**What you need to do:**
Please write out the line containing "Wrap output in <instances>...</instances>. Segment" and each line after it through the end of the data, exactly, and nothing else.

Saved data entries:
- - -

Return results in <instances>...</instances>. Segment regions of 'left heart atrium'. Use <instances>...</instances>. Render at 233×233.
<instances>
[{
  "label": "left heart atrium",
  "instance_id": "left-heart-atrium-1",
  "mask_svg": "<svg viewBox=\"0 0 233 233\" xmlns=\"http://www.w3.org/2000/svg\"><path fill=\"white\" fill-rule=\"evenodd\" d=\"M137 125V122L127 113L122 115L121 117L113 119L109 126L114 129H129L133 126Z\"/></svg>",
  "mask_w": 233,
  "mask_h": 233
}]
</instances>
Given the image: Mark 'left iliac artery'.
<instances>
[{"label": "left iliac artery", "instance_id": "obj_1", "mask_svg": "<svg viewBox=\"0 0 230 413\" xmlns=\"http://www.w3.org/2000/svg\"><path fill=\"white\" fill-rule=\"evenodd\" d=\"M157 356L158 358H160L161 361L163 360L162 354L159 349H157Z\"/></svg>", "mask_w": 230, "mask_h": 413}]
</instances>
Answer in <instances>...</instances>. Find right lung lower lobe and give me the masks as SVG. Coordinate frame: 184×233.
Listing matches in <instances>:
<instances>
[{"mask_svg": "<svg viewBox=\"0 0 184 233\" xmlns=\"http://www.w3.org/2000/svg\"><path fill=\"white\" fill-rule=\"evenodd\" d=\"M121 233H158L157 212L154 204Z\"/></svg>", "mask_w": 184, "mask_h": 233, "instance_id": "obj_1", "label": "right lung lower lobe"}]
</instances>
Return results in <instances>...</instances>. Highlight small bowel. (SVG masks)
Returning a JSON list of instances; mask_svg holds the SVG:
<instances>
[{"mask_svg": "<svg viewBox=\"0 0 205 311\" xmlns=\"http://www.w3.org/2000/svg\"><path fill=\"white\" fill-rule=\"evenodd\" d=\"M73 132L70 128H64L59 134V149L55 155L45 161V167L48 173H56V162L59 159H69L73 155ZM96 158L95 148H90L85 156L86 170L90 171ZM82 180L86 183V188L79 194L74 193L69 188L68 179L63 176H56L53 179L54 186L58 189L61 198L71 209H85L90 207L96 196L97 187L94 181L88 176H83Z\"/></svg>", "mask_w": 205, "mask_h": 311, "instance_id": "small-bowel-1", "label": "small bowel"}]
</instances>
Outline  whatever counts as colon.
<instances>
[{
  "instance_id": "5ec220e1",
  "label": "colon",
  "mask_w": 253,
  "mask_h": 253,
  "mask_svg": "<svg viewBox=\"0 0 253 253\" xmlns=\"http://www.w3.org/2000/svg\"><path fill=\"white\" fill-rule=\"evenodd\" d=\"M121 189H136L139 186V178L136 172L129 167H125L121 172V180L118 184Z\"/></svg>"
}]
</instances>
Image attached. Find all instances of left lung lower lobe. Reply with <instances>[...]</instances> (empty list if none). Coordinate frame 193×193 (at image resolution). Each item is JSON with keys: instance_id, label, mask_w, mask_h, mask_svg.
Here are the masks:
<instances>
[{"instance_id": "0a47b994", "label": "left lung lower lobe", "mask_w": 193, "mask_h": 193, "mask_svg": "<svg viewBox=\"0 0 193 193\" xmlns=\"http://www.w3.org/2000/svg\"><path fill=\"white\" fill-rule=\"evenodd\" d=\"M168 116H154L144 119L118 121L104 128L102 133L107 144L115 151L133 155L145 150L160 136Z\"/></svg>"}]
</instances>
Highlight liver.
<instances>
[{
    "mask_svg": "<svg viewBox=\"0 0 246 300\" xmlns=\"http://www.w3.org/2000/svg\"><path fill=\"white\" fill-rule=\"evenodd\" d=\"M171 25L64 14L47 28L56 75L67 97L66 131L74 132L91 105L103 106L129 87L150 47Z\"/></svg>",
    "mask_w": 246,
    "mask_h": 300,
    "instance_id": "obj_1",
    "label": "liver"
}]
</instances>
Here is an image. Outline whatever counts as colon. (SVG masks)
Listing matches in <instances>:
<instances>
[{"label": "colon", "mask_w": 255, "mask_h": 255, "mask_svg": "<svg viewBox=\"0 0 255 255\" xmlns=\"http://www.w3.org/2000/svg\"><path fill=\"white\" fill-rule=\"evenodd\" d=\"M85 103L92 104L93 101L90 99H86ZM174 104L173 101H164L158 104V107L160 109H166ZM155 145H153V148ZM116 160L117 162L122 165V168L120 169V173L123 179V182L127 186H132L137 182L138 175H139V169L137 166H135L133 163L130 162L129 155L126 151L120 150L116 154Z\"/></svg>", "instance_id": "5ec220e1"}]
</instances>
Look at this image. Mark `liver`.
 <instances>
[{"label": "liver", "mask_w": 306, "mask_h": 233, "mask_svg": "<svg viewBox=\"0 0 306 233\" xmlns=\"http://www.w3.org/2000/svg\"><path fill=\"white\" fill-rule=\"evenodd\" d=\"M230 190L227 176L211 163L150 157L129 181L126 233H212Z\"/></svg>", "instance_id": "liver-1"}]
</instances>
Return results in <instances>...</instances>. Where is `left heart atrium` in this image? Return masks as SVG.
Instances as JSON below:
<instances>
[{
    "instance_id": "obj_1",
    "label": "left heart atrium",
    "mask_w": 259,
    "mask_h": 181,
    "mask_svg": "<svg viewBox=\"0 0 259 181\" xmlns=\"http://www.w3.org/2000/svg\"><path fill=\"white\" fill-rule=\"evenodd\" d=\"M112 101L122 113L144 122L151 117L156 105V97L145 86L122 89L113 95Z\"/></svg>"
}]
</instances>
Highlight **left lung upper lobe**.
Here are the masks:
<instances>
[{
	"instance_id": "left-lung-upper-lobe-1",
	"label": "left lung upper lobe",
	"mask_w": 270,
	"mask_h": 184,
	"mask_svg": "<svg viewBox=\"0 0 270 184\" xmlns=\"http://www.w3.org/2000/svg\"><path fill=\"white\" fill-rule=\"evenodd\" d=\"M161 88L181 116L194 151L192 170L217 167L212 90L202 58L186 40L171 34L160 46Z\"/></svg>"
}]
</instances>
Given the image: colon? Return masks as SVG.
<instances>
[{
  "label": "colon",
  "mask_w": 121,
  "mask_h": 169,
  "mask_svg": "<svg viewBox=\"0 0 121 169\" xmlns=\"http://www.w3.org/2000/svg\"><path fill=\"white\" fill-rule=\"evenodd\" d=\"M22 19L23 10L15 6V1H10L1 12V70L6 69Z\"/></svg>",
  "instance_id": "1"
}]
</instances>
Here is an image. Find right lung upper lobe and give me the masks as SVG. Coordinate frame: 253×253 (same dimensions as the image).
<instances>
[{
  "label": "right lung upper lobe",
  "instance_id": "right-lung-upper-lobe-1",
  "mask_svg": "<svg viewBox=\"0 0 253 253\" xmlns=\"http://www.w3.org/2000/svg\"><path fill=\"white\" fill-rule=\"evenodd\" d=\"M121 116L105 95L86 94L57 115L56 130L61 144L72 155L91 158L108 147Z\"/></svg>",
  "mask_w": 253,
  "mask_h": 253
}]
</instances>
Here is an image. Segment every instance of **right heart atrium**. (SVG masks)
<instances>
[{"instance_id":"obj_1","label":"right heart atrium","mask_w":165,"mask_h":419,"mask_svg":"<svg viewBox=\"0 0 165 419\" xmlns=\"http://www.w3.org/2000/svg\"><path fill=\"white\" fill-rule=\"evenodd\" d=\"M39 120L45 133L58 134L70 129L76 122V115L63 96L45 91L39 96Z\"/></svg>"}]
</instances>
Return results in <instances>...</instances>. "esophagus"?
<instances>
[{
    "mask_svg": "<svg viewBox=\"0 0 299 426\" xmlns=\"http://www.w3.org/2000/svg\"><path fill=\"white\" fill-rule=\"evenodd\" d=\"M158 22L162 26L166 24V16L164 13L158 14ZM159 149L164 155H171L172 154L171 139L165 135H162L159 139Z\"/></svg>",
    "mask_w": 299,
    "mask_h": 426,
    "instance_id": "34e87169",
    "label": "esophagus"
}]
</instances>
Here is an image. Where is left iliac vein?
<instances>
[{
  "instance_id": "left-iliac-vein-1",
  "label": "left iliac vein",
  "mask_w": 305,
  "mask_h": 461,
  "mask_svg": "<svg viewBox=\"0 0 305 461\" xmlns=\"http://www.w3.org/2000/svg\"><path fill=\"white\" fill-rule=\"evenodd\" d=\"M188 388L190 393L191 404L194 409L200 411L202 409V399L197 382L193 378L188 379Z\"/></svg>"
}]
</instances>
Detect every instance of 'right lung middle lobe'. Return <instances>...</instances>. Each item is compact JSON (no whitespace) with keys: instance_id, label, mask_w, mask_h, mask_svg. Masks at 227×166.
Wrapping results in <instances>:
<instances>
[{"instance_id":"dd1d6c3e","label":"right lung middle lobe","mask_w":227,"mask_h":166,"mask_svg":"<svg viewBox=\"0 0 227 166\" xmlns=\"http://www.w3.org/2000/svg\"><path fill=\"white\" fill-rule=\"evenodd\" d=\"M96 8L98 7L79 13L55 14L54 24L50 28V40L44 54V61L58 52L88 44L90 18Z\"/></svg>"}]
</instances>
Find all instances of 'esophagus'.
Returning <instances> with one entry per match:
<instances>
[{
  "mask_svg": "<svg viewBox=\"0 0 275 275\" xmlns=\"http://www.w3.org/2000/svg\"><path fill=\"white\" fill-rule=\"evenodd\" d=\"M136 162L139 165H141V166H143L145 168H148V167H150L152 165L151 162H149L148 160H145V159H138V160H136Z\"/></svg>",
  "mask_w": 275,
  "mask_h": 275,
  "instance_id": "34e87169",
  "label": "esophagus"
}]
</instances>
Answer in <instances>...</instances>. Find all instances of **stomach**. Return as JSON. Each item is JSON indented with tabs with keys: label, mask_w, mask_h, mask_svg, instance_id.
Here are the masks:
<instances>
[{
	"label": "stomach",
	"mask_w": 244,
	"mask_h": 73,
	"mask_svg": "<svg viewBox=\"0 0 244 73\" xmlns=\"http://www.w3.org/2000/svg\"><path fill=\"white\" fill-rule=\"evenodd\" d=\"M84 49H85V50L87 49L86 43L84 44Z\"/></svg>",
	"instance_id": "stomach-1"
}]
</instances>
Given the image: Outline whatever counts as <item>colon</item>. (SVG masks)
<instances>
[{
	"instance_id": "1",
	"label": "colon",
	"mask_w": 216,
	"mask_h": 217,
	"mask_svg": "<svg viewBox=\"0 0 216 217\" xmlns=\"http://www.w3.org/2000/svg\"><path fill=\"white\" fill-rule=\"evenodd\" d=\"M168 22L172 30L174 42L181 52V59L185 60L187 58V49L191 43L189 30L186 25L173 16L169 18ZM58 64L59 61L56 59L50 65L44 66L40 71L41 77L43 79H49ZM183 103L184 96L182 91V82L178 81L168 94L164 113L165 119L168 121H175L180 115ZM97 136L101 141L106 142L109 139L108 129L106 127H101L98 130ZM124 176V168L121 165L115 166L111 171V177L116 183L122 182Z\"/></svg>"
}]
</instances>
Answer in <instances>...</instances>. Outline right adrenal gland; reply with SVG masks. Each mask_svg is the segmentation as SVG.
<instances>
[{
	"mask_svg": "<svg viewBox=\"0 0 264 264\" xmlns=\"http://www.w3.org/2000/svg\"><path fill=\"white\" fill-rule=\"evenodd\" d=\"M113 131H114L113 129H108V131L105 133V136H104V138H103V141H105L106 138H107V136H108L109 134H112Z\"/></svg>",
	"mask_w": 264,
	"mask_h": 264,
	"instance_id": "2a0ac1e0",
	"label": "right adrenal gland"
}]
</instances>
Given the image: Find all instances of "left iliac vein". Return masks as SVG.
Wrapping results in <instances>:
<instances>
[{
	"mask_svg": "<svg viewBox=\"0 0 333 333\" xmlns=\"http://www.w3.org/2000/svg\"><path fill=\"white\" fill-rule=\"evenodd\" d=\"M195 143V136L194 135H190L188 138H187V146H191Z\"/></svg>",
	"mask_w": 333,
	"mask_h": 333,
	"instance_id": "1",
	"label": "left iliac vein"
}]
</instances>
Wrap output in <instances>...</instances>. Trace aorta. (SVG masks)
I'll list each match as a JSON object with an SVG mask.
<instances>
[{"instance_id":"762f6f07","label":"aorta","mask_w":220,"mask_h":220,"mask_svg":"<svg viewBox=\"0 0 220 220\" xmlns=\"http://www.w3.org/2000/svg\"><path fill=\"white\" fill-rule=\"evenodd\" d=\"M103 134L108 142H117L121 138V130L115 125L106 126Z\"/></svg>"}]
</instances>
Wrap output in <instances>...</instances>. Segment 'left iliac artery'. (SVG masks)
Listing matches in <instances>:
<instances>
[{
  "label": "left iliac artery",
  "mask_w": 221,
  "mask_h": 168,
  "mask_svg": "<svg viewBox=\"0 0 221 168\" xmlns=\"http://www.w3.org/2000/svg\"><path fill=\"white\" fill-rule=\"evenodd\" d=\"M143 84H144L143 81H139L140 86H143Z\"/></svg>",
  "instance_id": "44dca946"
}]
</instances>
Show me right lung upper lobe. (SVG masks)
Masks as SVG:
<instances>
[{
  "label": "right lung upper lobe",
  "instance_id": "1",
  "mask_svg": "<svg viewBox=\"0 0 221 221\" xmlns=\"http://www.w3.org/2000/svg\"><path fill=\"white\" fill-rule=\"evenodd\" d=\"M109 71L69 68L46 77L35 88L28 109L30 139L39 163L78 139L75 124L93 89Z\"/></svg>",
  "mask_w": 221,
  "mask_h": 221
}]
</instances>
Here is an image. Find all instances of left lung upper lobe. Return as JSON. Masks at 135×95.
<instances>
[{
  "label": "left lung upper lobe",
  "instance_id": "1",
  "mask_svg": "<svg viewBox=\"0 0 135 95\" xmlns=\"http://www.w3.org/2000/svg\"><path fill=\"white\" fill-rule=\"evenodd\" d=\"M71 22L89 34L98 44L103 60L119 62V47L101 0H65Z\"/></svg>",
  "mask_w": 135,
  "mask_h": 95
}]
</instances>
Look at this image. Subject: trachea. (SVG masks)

- - -

**Answer to the problem:**
Wrap output in <instances>...</instances>. Segment 'left iliac artery'. (SVG masks)
Listing matches in <instances>:
<instances>
[{
  "label": "left iliac artery",
  "mask_w": 221,
  "mask_h": 168,
  "mask_svg": "<svg viewBox=\"0 0 221 168\" xmlns=\"http://www.w3.org/2000/svg\"><path fill=\"white\" fill-rule=\"evenodd\" d=\"M143 84H144L143 81H139L140 86H143Z\"/></svg>",
  "instance_id": "44dca946"
}]
</instances>
Show me right lung upper lobe. (SVG masks)
Masks as SVG:
<instances>
[{
  "label": "right lung upper lobe",
  "instance_id": "1",
  "mask_svg": "<svg viewBox=\"0 0 221 221\" xmlns=\"http://www.w3.org/2000/svg\"><path fill=\"white\" fill-rule=\"evenodd\" d=\"M109 71L69 68L46 77L35 88L28 109L30 139L39 163L78 139L75 124L93 89Z\"/></svg>",
  "mask_w": 221,
  "mask_h": 221
}]
</instances>
Here is an image. Find all instances of left lung upper lobe. Return as JSON. Masks at 135×95.
<instances>
[{
  "label": "left lung upper lobe",
  "instance_id": "1",
  "mask_svg": "<svg viewBox=\"0 0 135 95\" xmlns=\"http://www.w3.org/2000/svg\"><path fill=\"white\" fill-rule=\"evenodd\" d=\"M71 22L89 34L98 44L103 60L119 62V47L101 0H65Z\"/></svg>",
  "mask_w": 135,
  "mask_h": 95
}]
</instances>
Look at this image. Subject: trachea. (SVG masks)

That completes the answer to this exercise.